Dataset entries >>
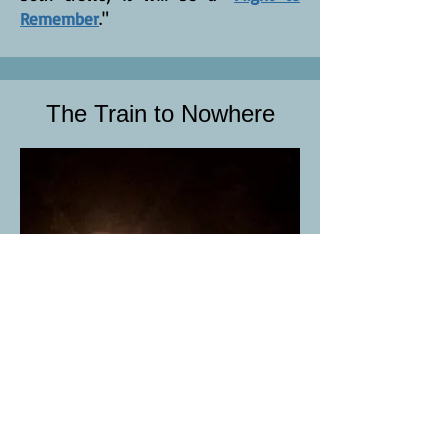
Remember
."
The Train to Nowhere
John Richards is on the run. From his
job, his family and his life. He knows
something is wrong, but not how to
fix it. The train will stop in Reno in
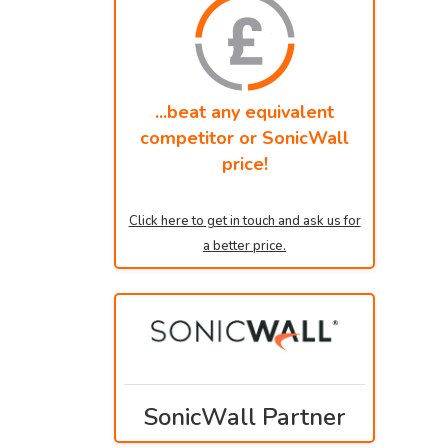
...beat any equivalent
competitor or SonicWall
price!
Click here to get in touch and ask us for
a better price.
SonicWall Partner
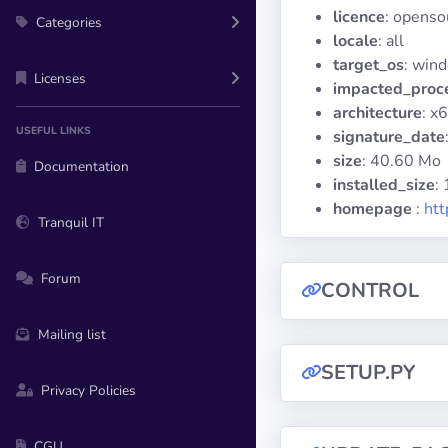
licence
: openso
Categories
locale
: all
target_os
: win
Licenses
impacted_proc
architecture
: x
USEFUL LINKS
signature_date
size
: 40.60 Mo
Documentation
installed_size
:
homepage
:
htt
Tranquil IT
Forum
CONTROL
Mailing list
SETUP.PY
Privacy Policies
CGU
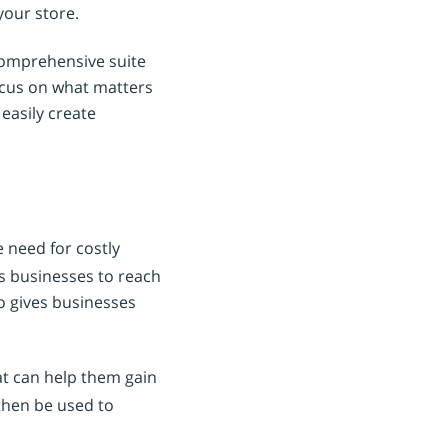
your store.
 comprehensive suite
ocus on what matters
easily create
e need for costly
ows businesses to reach
so gives businesses
at can help them gain
then be used to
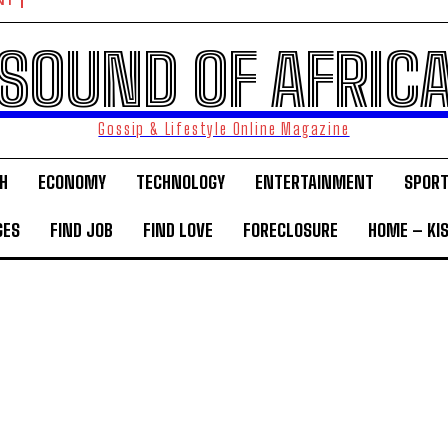
NT
SOUND OF AFRIC
Gossip & Lifestyle Online Magazine
H
ECONOMY
TECHNOLOGY
ENTERTAINMENT
SPOR
GES
FIND JOB
FIND LOVE
FORECLOSURE
HOME – KI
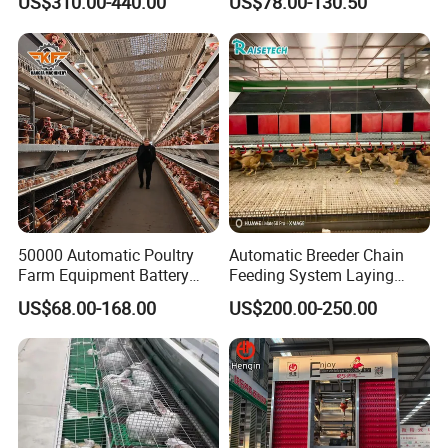
US$310.00-440.00
US$78.00-130.50
Durable Steel Wire Poultry
A Type 4 Tiers Laying Hens
Battery Chicken Cage
Layer Chicken Cage in
Algeria
Our Advantages
50000 Automatic Poultry
Automatic Breeder Chain
Farm Equipment Battery
Feeding System Laying
Egg H Type Layer Chicken
Nest Box Breeder Equipment
US$68.00-168.00
US$200.00-250.00
Cage
Price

Directions for this task >> Because pictures are not wanted, give every entry above again exactly without them.

Task response >>
Remember
."
The Train to Nowhere
John Richards is on the run. From his
job, his family and his life. He knows
something is wrong, but not how to
fix it. The train will stop in Reno in
...beat any equivalent
competitor or SonicWall
price!
Click here to get in touch and ask us for
a better price.
SonicWall Partner
licence
: openso
Categories
locale
: all
target_os
: win
Licenses
impacted_proc
architecture
: x
USEFUL LINKS
signature_date
size
: 40.60 Mo
Documentation
installed_size
:
homepage
:
htt
Tranquil IT
Forum
CONTROL
Mailing list
SETUP.PY
Privacy Policies
CGU
your store.
 comprehensive suite
ocus on what matters
easily create
e need for costly
ows businesses to reach
so gives businesses
at can help them gain
then be used to
NT
SOUND OF AFRIC
Gossip & Lifestyle Online Magazine
H
ECONOMY
TECHNOLOGY
ENTERTAINMENT
SPOR
GES
FIND JOB
FIND LOVE
FORECLOSURE
HOME – KI
US$310.00-440.00
US$78.00-130.50
Durable Steel Wire Poultry
A Type 4 Tiers Laying Hens
Battery Chicken Cage
Layer Chicken Cage in
Algeria
Our Advantages
50000 Automatic Poultry
Automatic Breeder Chain
Farm Equipment Battery
Feeding System Laying
Egg H Type Layer Chicken
Nest Box Breeder Equipment
US$68.00-168.00
US$200.00-250.00
Cage
Price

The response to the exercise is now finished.